At Axion’s two processing sites, plastics recovered from auto shredder scrap are refined into high-quality polymers that match virgin quality, the recycler says in a news release announcing the achievement.
“Circular economy principles run throughout every aspect of the Axion Polymers team’s work and we’re delighted to have been recognized with a National Recycling Award,” Mark Keenan, business development manager, said at the ceremony.
Amy Stiven, sales and logistics manager, adds: “We build long-term relationships with customers to deliver successful, sustainable and locally-sourced raw material supply chains with all-round economic and environmental benefits.”

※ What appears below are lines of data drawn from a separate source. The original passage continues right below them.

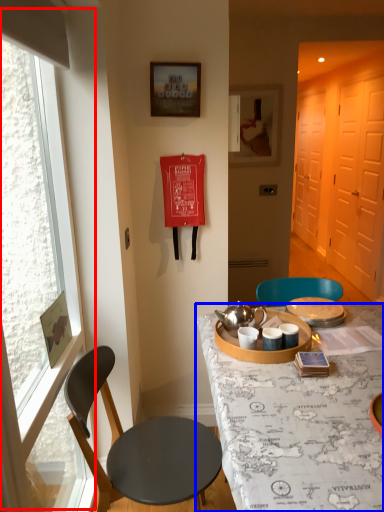 Question: Which object is closer to the camera taking this photo, window (highlighted by a red box) or desk (highlighted by a blue box)?

Choices:
 (A) window
 (B) desk

Answer: (A) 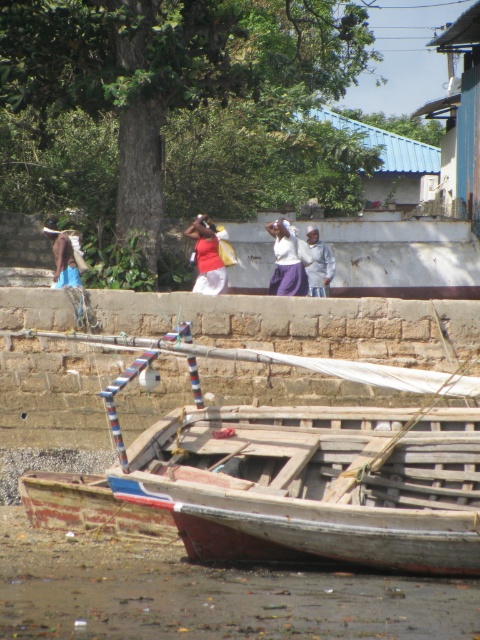 You are a photographer trying to capture a group photo of the people by the riverside. You notice two individuals wearing a white matte shirt at center and a brown leather jacket at left. Based on their positions, which person should you ask to move slightly to the left to create more space between them?

The white matte shirt at center is positioned on the right side of the brown leather jacket at left. Therefore, you should ask the person in the white matte shirt at center to move slightly to the left to create more space between them.

You are a photographer trying to capture both the white matte shirt at center and the matte red shirt at center in the same frame. Which shirt should you focus on to ensure both are in the frame without moving the camera?

The white matte shirt at center is smaller than the matte red shirt at center, so focusing on the matte red shirt at center would help ensure both are in the frame since it is larger and easier to capture while the smaller white one remains visible. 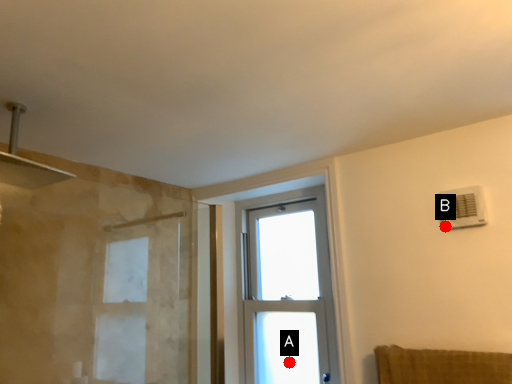 Question: Two points are circled on the image, labeled by A and B beside each circle. Which point is farther to the camera?

Choices:
 (A) A is further
 (B) B is further

Answer: (A) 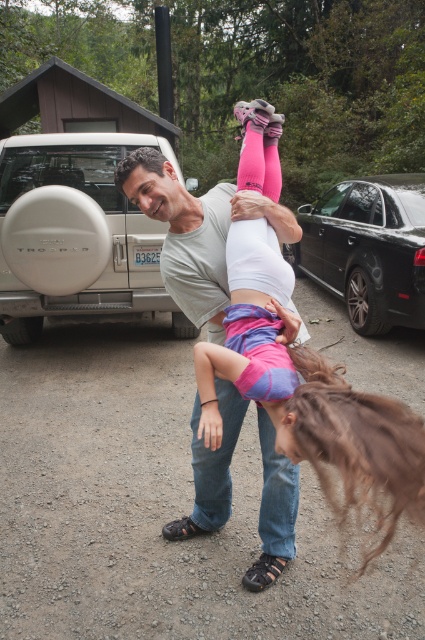 Question: Among these objects, which one is nearest to the camera?

Choices:
 (A) white matte spare tire at left
 (B) black metallic car at right

Answer: (A)

Question: Does matte gray shirt at center have a larger size compared to black metallic car at right?

Choices:
 (A) no
 (B) yes

Answer: (A)

Question: Considering the real-world distances, which object is farthest from the matte gray shirt at center?

Choices:
 (A) pink fabric pants at center
 (B) white matte spare tire at left
 (C) black metallic car at right

Answer: (C)

Question: Does white matte spare tire at left come in front of black metallic car at right?

Choices:
 (A) yes
 (B) no

Answer: (A)

Question: Based on their relative distances, which object is farther from the matte gray shirt at center?

Choices:
 (A) pink fabric pants at center
 (B) white matte spare tire at left
 (C) black metallic car at right

Answer: (C)

Question: Does white matte spare tire at left appear over black metallic car at right?

Choices:
 (A) no
 (B) yes

Answer: (A)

Stroud District Council, U.K., was recognized with the Local Authority Success-Overall Service Change award for its waste and recycling collection system, which was implemented in 2016 with a goal to reduce waste going to landfill and increase recycling. Stroud is the highest performing district for waste diversion and recycling in England, improving its recycling rate from 15 percent to more than 60 percent, according to the Department for Environment, Food and Rural Affairs (DEFRA). Hubbub, U.K., also won the Food Waste Initiative award for its community fridge network of 100 fridges that “provide a place for local residents and businesses to donate a surplus of perishable food, which is then available for anyone in the community to take.”
In addition, Recycling Lives, a British recycling and waste management company, won the Partnership Excellence award for its partnership with Amey, a U.K.-based waste management company, and public services provider Serco. The partnership uses electronics recycling to rehabilitate prisoners across 11 prisons in the U.K.

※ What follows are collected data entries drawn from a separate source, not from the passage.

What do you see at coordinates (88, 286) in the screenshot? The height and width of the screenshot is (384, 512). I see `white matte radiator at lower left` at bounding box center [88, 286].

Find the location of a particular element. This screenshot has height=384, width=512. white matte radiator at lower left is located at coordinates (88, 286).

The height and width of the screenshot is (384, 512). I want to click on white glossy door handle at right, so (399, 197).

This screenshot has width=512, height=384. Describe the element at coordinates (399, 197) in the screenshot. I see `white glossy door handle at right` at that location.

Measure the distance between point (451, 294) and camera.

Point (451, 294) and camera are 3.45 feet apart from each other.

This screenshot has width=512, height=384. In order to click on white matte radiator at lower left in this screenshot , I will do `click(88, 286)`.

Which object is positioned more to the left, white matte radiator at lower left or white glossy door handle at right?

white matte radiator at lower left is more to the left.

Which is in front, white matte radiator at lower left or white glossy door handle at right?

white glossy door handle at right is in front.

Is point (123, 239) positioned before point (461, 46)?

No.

In 2018, the workshop, run by Serco, processed 939 tons of electronic scrap and achieved a 99.8 percent recycle rate for metals, glass, plastics, panels and circuit boards. Participants also develop skills and secure work and housing upon release and less than 5 percent reoffend, the company says.
“Winning this award is the cherry on top of an excellent partnership that allows us to really make a difference,” says Recycling Lives CEO Anthony Sharkey. “Meaningful work is critical to improving an offender’s chance of rehabilitation, so we are grateful to Amey and Serco for buying into our model and working with us to make it happen.”
Emily Davies, head of social impact at Amey, adds, “I’m delighted the fantastic work we’ve been delivering with Recycling Lives has been recognized. I’m proud the work is having positive impacts on improving offender’s rehabilitation, as well as reducing the amount of household items ending up in landfill sites.”